*DIRECTIONS FOR THIS TASK*. Drop the pictures, then repeat every record exactly as it stands.

*ENTRIES SHOWN*.
^^^^^^^^

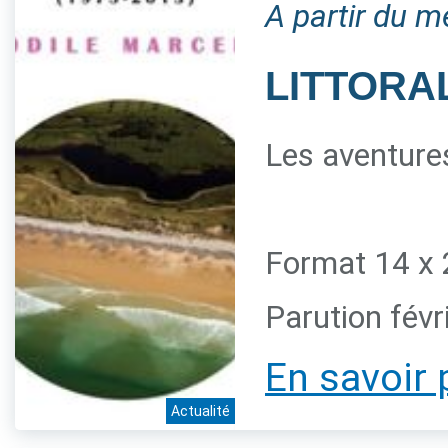
A partir du m
LITTORAL
Les aventures
Format 14 x 
Parution févr
En savoir 
Actualité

^^^^^^^^

*TASK ANSWER*.
A partir du m
LITTORAL
Les aventures
Format 14 x 
Parution févr
En savoir 
Actualité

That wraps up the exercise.